Clearly, there is some relationship between the y-values and the
x-values. Least squares attempts to find a line (of the form
$y= mx + c$) that best represents this data. We will discuss this in the
lectures but Python has a function which can carry this out
(`numpy.linalg.lstsq`). 

From school you will probably know how to find
this equation if you are given two points, but not necessarily if you are given
an arbitrary number of points.

As discussed in the documentation for `numpy.linalg.lstsq`, in two dimensions we can 
think of this problem as solving a set of *linear equations*.

If $\underline{x}$ is a vector of all the observed x-values and
$\underline{y}$ the corresponding vector of y-values, then we are trying
to solve the following matrix equation
$$\underline{y} \;\; = \;\; \mathbf{A} \, \underline{p} \;\;,$$

where 

$$\mathbf{A} = 
 \begin{pmatrix}
\underline{x} & 
\begin{matrix}
1 \\
\vdots \\
1
\end{matrix}
\end{pmatrix}$$ 

and 

$$\underline{p} = 
 \begin{pmatrix}
m \\
c
\end{pmatrix}$$


**Hint:** Think about this when you have just two points.

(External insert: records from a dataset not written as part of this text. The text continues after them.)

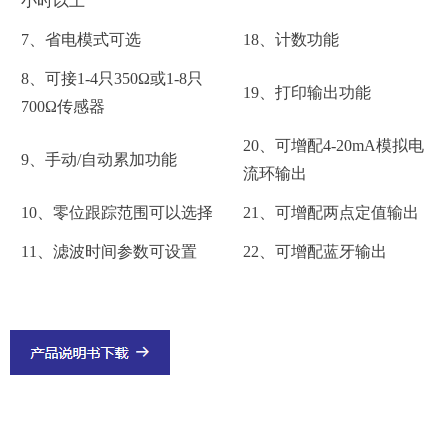
小时以上
7、省电模式可选
18、计数功能
8、可接1-4只350Ω或1-8只
19、打印输出功能
700Ω传感器
20、可增配4-20mA模拟电
9、手动/自动累加功能
流环输出
10、零位跟踪范围可以选择
21、可增配两点定值输出
11、滤波时间参数可设置
22、可增配蓝牙输出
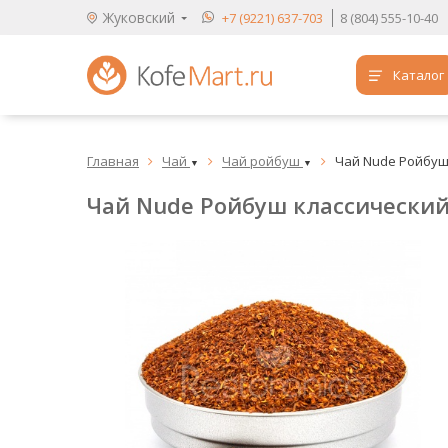
Жуковский
+7 (9221) 637-703
8 (804) 555-10-40
Каталог
Аренда кофемашин
Главная
Чай
Чай ройбуш
Чай Nude Ройбуш к



Обучение бариста
▼
▼
Чай Nude Ройбуш классический /
Кофе
Чай
Продукты для HoReCa
Расходники для кофеен
Упаковка для готовых блюд
Продукция с логотипом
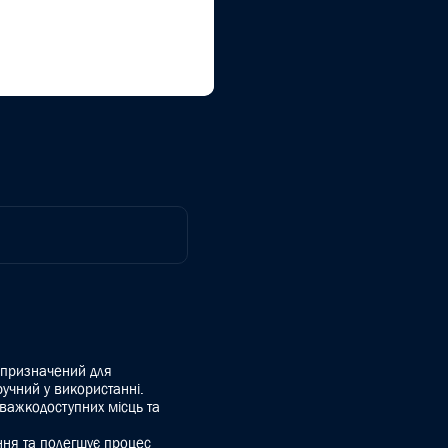
 призначений для
ручний у використанні.
 важкодоступних місць та
ння та полегшує процес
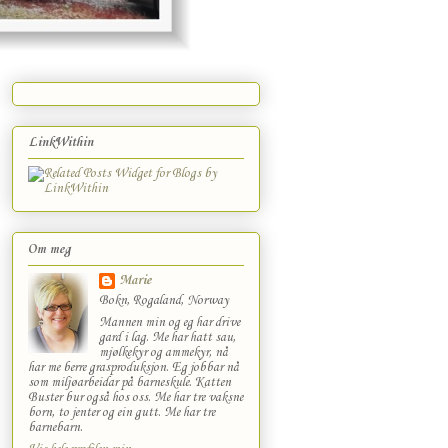
LinkWithin
Om meg
Marie
Bokn, Rogaland, Norway
Mannen min og eg har drive
gard i lag. Me har hatt sau,
mjølkekyr og ammekyr, nå
har me berre grasproduksjon. Eg jobbar nå
som miljøarbeidar på barneskule. Katten
Buster bur også hos oss. Me har tre vaksne
born, to jenter og ein gutt. Me har tre
barnebarn.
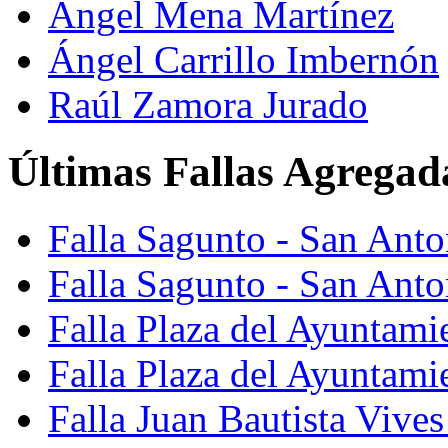
Ángel Mena Martínez
Ángel Carrillo Imbernón
Raúl Zamora Jurado
Últimas Fallas Agregad
Falla Sagunto - San Ant
Falla Sagunto - San Anto
Falla Plaza del Ayuntami
Falla Plaza del Ayuntami
Falla Juan Bautista Vives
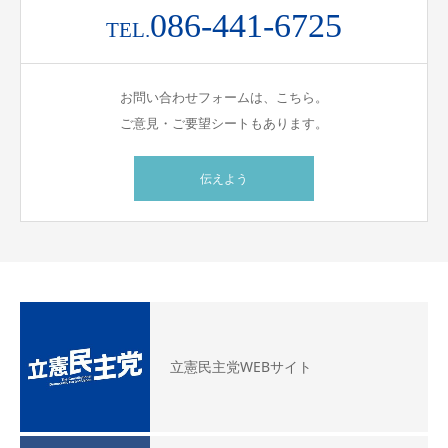
086-441-6725
TEL.
お問い合わせフォームは、こちら。
ご意見・ご要望シートもあります。
伝えよう
立憲民主党WEBサイト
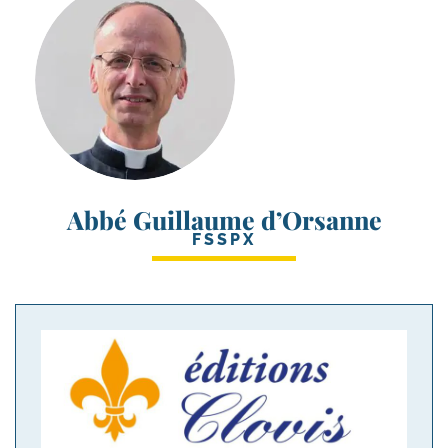
Abbé Guillaume d’Orsanne
FSSPX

If you have more than two points then there are *more equations than
unknowns* and you can’t solve this. Remember, for the above scatter plot, there is no way to draw a straight line that goes through every point!

**But** - least squares can give the best fit. We can test this with the
following Python code.

In [None]:
try:
    import matplotlib.pyplot as plt
# If you don't have the matplotlib library installed, this will install it for you.
except ImportError:
    !python -m pip install matplotlib
    import matplotlib.pyplot as plt

In [None]:
x = np.array([0, 1, 2, 3])

In [None]:
y = np.array([-1, 0.2, 0.9, 2.1])

In [None]:
A = np.vstack([x, np.ones(len(x))]).T

In [None]:
m, c = np.linalg.lstsq(A, y, rcond=None)[0]

In [None]:
print(m, c)

We can now visualise how good the fit is using `matplotlib`.

In [None]:
plt.plot(x, y, 'o', label='Original data', markersize=10)
plt.plot(x, m*x + c, 'r', label='Fitted line')
plt.legend()
plt.show()

# SVD and Least Squares

So why is the above relevant to what we're doing here? Well, it turns out that least squares can be done with SVD.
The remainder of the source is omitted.